— Work order —
The answer must consist of every line in the records that contains the word "花苑新村".

[Data items]
▬▬▬▬▬▬▬▬▬▬
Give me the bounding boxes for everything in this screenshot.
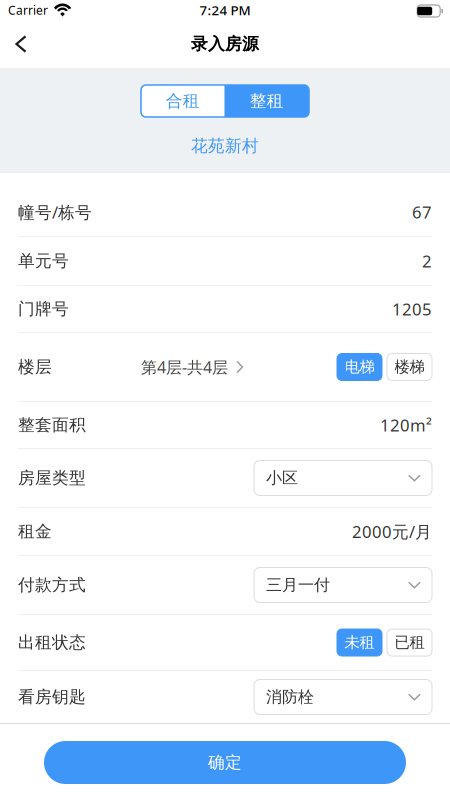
staticText: 出租状态 [18, 632, 86, 653]
button[interactable]: 小区 [254, 460, 432, 496]
staticText: 2 [422, 250, 432, 272]
staticText: 录入房源 [191, 34, 259, 54]
staticText: 整套面积 [18, 414, 86, 436]
staticText: 67 [412, 201, 432, 223]
staticText: 房屋类型 [18, 468, 86, 488]
staticText: 2000元/月 [352, 520, 432, 543]
staticText: 第4层-共4层 [141, 356, 228, 378]
staticText: Carrier [8, 2, 48, 18]
button[interactable]: 消防栓 [254, 680, 432, 714]
staticText: 小区 [266, 468, 298, 488]
staticText: 整租 [250, 90, 284, 112]
staticText: 120m² [380, 414, 432, 436]
staticText: 三月一付 [266, 575, 330, 595]
button[interactable]: 整租 [224, 85, 309, 117]
button[interactable]: 确定 [44, 741, 406, 784]
staticText: 1205 [392, 298, 432, 320]
staticText: 花苑新村 [191, 136, 259, 156]
button[interactable]: 三月一付 [254, 568, 432, 602]
staticText: 消防栓 [266, 687, 314, 707]
button[interactable]: 已租 [387, 629, 432, 656]
button[interactable]: 合租 [141, 85, 224, 117]
staticText: 楼层 [18, 356, 52, 378]
staticText: 已租 [394, 633, 424, 652]
staticText: 租金 [18, 521, 52, 542]
staticText: 确定 [208, 752, 242, 773]
staticText: 幢号/栋号 [18, 201, 92, 223]
staticText: 7:24 PM [200, 1, 250, 19]
staticText: 合租 [166, 90, 200, 112]
staticText: 看房钥匙 [18, 686, 86, 708]
button[interactable]: 楼梯 [387, 354, 432, 380]
button[interactable]: 花苑新村 [191, 135, 259, 157]
staticText: 未租 [344, 633, 374, 652]
staticText: 电梯 [344, 357, 374, 377]
staticText: 付款方式 [18, 574, 86, 596]
staticText: 门牌号 [18, 298, 69, 320]
staticText: 楼梯 [394, 357, 424, 377]
button[interactable]: Back [1, 24, 41, 64]
staticText: 单元号 [18, 250, 69, 272]
button[interactable]: 电梯 [337, 354, 382, 380]
button[interactable]: 未租 [337, 629, 382, 656]
button[interactable]: 第4层-共4层 [141, 354, 243, 380]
▬▬▬▬▬▬▬▬▬▬
— Your solution —
staticText: 花苑新村 [191, 136, 259, 156]
button[interactable]: 花苑新村 [191, 135, 259, 157]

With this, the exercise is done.